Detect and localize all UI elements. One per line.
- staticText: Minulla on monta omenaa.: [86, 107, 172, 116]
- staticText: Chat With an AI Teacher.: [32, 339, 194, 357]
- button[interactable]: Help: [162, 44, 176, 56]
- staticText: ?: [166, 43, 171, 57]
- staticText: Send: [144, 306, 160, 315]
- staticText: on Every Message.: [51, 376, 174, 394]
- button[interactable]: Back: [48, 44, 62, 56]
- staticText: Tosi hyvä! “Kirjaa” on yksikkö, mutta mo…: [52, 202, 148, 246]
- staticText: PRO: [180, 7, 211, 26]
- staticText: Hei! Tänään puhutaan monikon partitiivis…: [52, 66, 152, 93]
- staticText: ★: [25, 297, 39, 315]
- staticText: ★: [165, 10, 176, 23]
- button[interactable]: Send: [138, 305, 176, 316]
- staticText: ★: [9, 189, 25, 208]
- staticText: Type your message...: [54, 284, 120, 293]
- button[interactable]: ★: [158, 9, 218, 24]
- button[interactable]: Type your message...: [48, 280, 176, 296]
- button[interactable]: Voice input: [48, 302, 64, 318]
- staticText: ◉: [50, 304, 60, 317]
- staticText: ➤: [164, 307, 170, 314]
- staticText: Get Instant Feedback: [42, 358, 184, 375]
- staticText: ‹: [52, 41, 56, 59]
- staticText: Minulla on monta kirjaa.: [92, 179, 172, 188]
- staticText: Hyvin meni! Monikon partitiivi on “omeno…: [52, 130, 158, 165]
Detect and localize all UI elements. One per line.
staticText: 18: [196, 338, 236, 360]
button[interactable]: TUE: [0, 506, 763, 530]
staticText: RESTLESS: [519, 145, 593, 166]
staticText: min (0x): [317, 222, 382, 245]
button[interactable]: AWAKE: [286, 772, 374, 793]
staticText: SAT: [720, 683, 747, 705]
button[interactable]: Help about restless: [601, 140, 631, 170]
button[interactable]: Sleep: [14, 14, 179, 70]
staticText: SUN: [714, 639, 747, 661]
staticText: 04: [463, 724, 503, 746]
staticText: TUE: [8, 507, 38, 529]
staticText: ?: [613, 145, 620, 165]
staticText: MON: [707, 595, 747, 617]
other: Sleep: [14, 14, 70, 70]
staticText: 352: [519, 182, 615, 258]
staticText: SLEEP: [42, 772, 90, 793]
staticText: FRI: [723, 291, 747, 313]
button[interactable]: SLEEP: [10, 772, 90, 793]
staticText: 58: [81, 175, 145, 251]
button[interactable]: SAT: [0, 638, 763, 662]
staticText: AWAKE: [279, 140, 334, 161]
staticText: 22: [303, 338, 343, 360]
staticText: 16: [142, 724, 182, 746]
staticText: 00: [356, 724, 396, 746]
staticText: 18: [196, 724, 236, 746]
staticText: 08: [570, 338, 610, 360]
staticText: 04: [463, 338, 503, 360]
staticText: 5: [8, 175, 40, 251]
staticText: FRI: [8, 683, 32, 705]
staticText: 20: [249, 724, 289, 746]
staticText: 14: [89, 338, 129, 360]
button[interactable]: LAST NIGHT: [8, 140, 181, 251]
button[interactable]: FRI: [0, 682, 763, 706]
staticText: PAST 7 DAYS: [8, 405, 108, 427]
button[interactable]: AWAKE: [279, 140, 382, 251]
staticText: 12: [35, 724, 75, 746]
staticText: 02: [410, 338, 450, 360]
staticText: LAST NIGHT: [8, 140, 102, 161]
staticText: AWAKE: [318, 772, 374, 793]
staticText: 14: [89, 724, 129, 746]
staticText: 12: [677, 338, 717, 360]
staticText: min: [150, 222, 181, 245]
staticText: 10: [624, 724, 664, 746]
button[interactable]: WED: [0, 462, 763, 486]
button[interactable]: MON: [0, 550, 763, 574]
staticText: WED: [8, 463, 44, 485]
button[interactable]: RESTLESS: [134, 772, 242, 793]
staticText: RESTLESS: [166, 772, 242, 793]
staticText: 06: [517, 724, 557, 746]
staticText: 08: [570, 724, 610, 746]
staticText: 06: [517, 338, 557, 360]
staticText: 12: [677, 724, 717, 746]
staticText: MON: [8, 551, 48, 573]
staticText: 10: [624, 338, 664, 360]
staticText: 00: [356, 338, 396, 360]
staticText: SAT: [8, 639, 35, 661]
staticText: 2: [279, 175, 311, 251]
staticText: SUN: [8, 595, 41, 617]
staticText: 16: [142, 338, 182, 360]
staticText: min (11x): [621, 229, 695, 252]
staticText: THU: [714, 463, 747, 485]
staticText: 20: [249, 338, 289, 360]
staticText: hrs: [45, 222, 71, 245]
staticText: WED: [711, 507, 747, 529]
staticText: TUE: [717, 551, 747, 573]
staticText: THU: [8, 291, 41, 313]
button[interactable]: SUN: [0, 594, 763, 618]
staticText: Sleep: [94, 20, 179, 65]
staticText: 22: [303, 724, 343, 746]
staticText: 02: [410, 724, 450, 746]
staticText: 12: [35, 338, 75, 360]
----------------------------------------
DESCRIPTION OF THE TASK - Retype the data in full and match it exactly.

ANSWER BELOW -
Detect and localize all UI elements. One per line.
- staticText: Minulla on monta omenaa.: [86, 107, 172, 116]
- staticText: Chat With an AI Teacher.: [32, 339, 194, 357]
- button[interactable]: Help: [162, 44, 176, 56]
- staticText: ?: [166, 43, 171, 57]
- staticText: Send: [144, 306, 160, 315]
- staticText: on Every Message.: [51, 376, 174, 394]
- button[interactable]: Back: [48, 44, 62, 56]
- staticText: Tosi hyvä! “Kirjaa” on yksikkö, mutta mo…: [52, 202, 148, 246]
- staticText: PRO: [180, 7, 211, 26]
- staticText: Hei! Tänään puhutaan monikon partitiivis…: [52, 66, 152, 93]
- staticText: ★: [25, 297, 39, 315]
- staticText: ★: [165, 10, 176, 23]
- button[interactable]: Send: [138, 305, 176, 316]
- staticText: ★: [9, 189, 25, 208]
- staticText: Type your message...: [54, 284, 120, 293]
- button[interactable]: ★: [158, 9, 218, 24]
- button[interactable]: Type your message...: [48, 280, 176, 296]
- button[interactable]: Voice input: [48, 302, 64, 318]
- staticText: ◉: [50, 304, 60, 317]
- staticText: ➤: [164, 307, 170, 314]
- staticText: Get Instant Feedback: [42, 358, 184, 375]
- staticText: ‹: [52, 41, 56, 59]
- staticText: Minulla on monta kirjaa.: [92, 179, 172, 188]
- staticText: Hyvin meni! Monikon partitiivi on “omeno…: [52, 130, 158, 165]
Detect and localize all UI elements. One per line.
staticText: 18: [196, 338, 236, 360]
button[interactable]: TUE: [0, 506, 763, 530]
staticText: RESTLESS: [519, 145, 593, 166]
staticText: min (0x): [317, 222, 382, 245]
button[interactable]: AWAKE: [286, 772, 374, 793]
staticText: SAT: [720, 683, 747, 705]
button[interactable]: Help about restless: [601, 140, 631, 170]
button[interactable]: Sleep: [14, 14, 179, 70]
staticText: SUN: [714, 639, 747, 661]
staticText: 04: [463, 724, 503, 746]
staticText: TUE: [8, 507, 38, 529]
staticText: ?: [613, 145, 620, 165]
staticText: MON: [707, 595, 747, 617]
other: Sleep: [14, 14, 70, 70]
staticText: 352: [519, 182, 615, 258]
staticText: SLEEP: [42, 772, 90, 793]
staticText: FRI: [723, 291, 747, 313]
button[interactable]: SLEEP: [10, 772, 90, 793]
staticText: 58: [81, 175, 145, 251]
button[interactable]: SAT: [0, 638, 763, 662]
staticText: AWAKE: [279, 140, 334, 161]
staticText: 22: [303, 338, 343, 360]
staticText: 16: [142, 724, 182, 746]
staticText: 00: [356, 724, 396, 746]
staticText: 18: [196, 724, 236, 746]
staticText: 08: [570, 338, 610, 360]
staticText: 04: [463, 338, 503, 360]
staticText: 5: [8, 175, 40, 251]
staticText: FRI: [8, 683, 32, 705]
staticText: 20: [249, 724, 289, 746]
staticText: 14: [89, 338, 129, 360]
button[interactable]: LAST NIGHT: [8, 140, 181, 251]
button[interactable]: FRI: [0, 682, 763, 706]
staticText: PAST 7 DAYS: [8, 405, 108, 427]
button[interactable]: AWAKE: [279, 140, 382, 251]
staticText: 12: [35, 724, 75, 746]
staticText: 02: [410, 338, 450, 360]
staticText: LAST NIGHT: [8, 140, 102, 161]
staticText: AWAKE: [318, 772, 374, 793]
staticText: 14: [89, 724, 129, 746]
staticText: 12: [677, 338, 717, 360]
staticText: min: [150, 222, 181, 245]
staticText: 10: [624, 724, 664, 746]
button[interactable]: WED: [0, 462, 763, 486]
button[interactable]: MON: [0, 550, 763, 574]
staticText: WED: [8, 463, 44, 485]
button[interactable]: RESTLESS: [134, 772, 242, 793]
staticText: RESTLESS: [166, 772, 242, 793]
staticText: 06: [517, 724, 557, 746]
staticText: 08: [570, 724, 610, 746]
staticText: 06: [517, 338, 557, 360]
staticText: 12: [677, 724, 717, 746]
staticText: MON: [8, 551, 48, 573]
staticText: 10: [624, 338, 664, 360]
staticText: 00: [356, 338, 396, 360]
staticText: SAT: [8, 639, 35, 661]
staticText: 2: [279, 175, 311, 251]
staticText: SUN: [8, 595, 41, 617]
staticText: 16: [142, 338, 182, 360]
staticText: min (11x): [621, 229, 695, 252]
staticText: THU: [714, 463, 747, 485]
staticText: 20: [249, 338, 289, 360]
staticText: hrs: [45, 222, 71, 245]
staticText: WED: [711, 507, 747, 529]
staticText: TUE: [717, 551, 747, 573]
staticText: THU: [8, 291, 41, 313]
button[interactable]: SUN: [0, 594, 763, 618]
staticText: Sleep: [94, 20, 179, 65]
staticText: 22: [303, 724, 343, 746]
staticText: 02: [410, 724, 450, 746]
staticText: 12: [35, 338, 75, 360]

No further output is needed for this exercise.